PROVIDED RECORDS: Begin

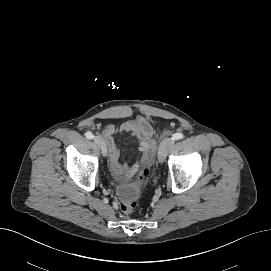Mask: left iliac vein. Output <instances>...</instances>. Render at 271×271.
I'll return each mask as SVG.
<instances>
[{"label": "left iliac vein", "mask_w": 271, "mask_h": 271, "mask_svg": "<svg viewBox=\"0 0 271 271\" xmlns=\"http://www.w3.org/2000/svg\"><path fill=\"white\" fill-rule=\"evenodd\" d=\"M175 140L173 138H167L160 144L159 150H158V160L159 163H163L168 152L174 145Z\"/></svg>", "instance_id": "4c4485c4"}]
</instances>
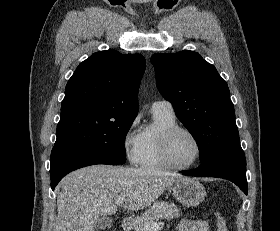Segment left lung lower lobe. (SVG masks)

PROVIDED RECORDS: End

=== WORK TO BE COMPLETED ===
Leaving the pictures out, set down all of the data again exactly.

=== THE ANSWER ===
Mask: left iliac vein. Output <instances>...</instances>. Render at 271×271.
I'll return each mask as SVG.
<instances>
[{"label": "left iliac vein", "mask_w": 271, "mask_h": 271, "mask_svg": "<svg viewBox=\"0 0 271 271\" xmlns=\"http://www.w3.org/2000/svg\"><path fill=\"white\" fill-rule=\"evenodd\" d=\"M175 140L173 138H167L160 144L159 150H158V160L159 163H163L168 152L174 145Z\"/></svg>", "instance_id": "4c4485c4"}]
</instances>
Segment left lung lower lobe. (SVG masks)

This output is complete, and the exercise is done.